Unlock a world of possibilities! Login now and discover the exclusive benefits awaiting you.
Hello all,
I have been unable to find if anyone has resolved the issue of creating a wildcard load from within a dropbox folder using the Qlik Dropbox Connector in Business Cloud. Is this possible?
Is a wildcard load only possible from FTP/SFTP?
Thanks
+1 to this thread - I am also seeking out how to load all files in a folder through a webconnector (OneDrive in my case) such as dropbox; as well as loading the most recent file in the folder.
I feel like it will require loading a tmp table of all the file directory showing all the files - and then some kind of loop that uses the file IDs in the tmp table to load all the files; but, while I can imagine how this would work my coding skills to create it have proven lacking.
Hi,
Unfortunately the Dropbox Web Storage Provider does not support wild cards as per the limitations section in the docs:
There are a couple of techniques you might be able to use though to get the result you need.
1 - You could use the List table in the Dropbox Metadata Connector:
To load the files in the folder into a table and then use some qlik scripting to loop through these and load the ones that match your requirements. e.g. the latest one by date or all files with a certain prefix.
2. You can use the qlik filelist command to enumerate through all of the files in a Dropbox directory:
https://help.qlik.com/en-US/qlikview/April2019/Subsystems/Client/Content/QV_QlikView/Scripting/Scrip...
And then inside each iteration decide whether to load the file based on its name.
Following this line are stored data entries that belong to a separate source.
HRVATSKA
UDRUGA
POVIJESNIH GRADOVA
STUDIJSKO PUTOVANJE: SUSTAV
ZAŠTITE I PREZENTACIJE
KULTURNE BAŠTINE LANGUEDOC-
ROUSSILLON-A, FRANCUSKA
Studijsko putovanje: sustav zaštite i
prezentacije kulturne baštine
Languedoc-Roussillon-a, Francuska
If you are still interested in this and can't figure out the script I can try and spend some time to leave an example here.
Hi all,
Here are some notes on this topic, hope they are helpful.
Chris, are you sure about the FileList with DropBox? I believe I tried that and didn't get it to work, but it may have been a different connector.
With each of the different file system providers (Google Drive, DropBox and Amazon) I found that looping around the MetaData connector worked, but the syntax for each was a bit different.
I posted code on this thread about achieving the loop on DropBox:
The syntax for doing the same in Google Drive is:
LIB CONNECT TO 'Google_Drive_&_Spreadsheets';
tmpFiles:
LOAD
title
WHERE labels_trashed = 'false'
;
SELECT
title,
labels_trashed
FROM ListFiles
WITH PROPERTIES (
query='title contains ''.csv'''
);
for iFile = 0 to NoOfRows('tmpFiles') -1
let vFile = peek('title', iFile, 'tmpFiles');
LOAD
*
FROM [lib://Google_Drive/root/$(vFile)] (txt);
Next
DROP TABLE tmpFiles;
Note that it is the Google Drive and Spreadsheets connector that needs to be used for the metadata in this case.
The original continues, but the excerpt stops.